- WHAT YOU NEED TO DO -
State the number of lines in the following data that include the word "amor", with no other text.
Segment Start: EXTRACTED INFORMATION
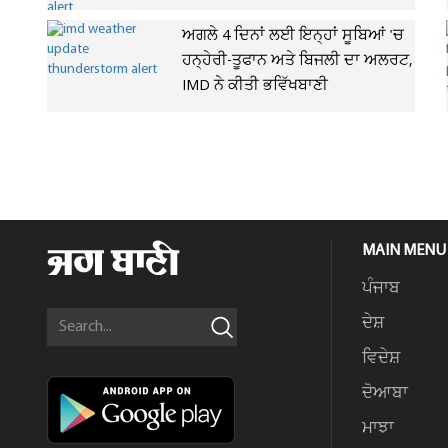
ਅਗਲੇ 4 ਦਿਨਾਂ ਲਈ ਇਨ੍ਹਾਂ ਸੂਬਿਆਂ 'ਚ
ਹਨ੍ਹੇਰੀ-ਤੂਫਾਨ ਅਤੇ ਬਿਜਲੀ ਦਾ ਅਲਰਟ,
IMD ਨੇ ਕੀਤੀ ਭਵਿੱਖਬਾਣੀ
MAIN MENU
ਪੰਜਾਬ
ਦੇਸ਼
ਵਿਦੇਸ਼
ਦੋਆਬਾ
ਮਾਝਾ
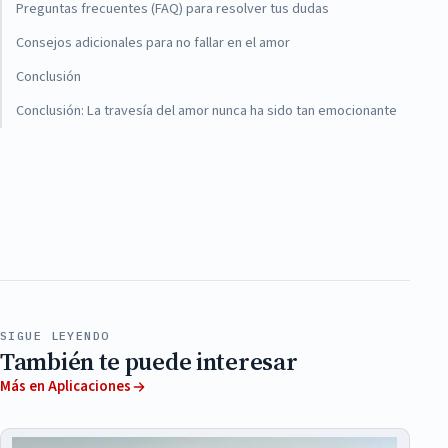
Preguntas frecuentes (FAQ) para resolver tus dudas
Consejos adicionales para no fallar en el amor
Conclusión
Conclusión: La travesía del amor nunca ha sido tan emocionante
SIGUE LEYENDO
También te puede interesar
Más en Aplicaciones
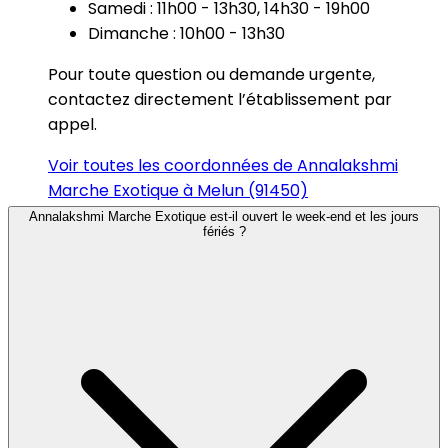
Samedi : 11h00 - 13h30, 14h30 - 19h00
Dimanche : 10h00 - 13h30
Pour toute question ou demande urgente,
contactez directement l’établissement par
appel.
Voir toutes les coordonnées de Annalakshmi
Marche Exotique à Melun (91450)
Annalakshmi Marche Exotique est-il ouvert le week-end et les jours
fériés ?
Segment End: EXTRACTED INFORMATION
- RESULT -
2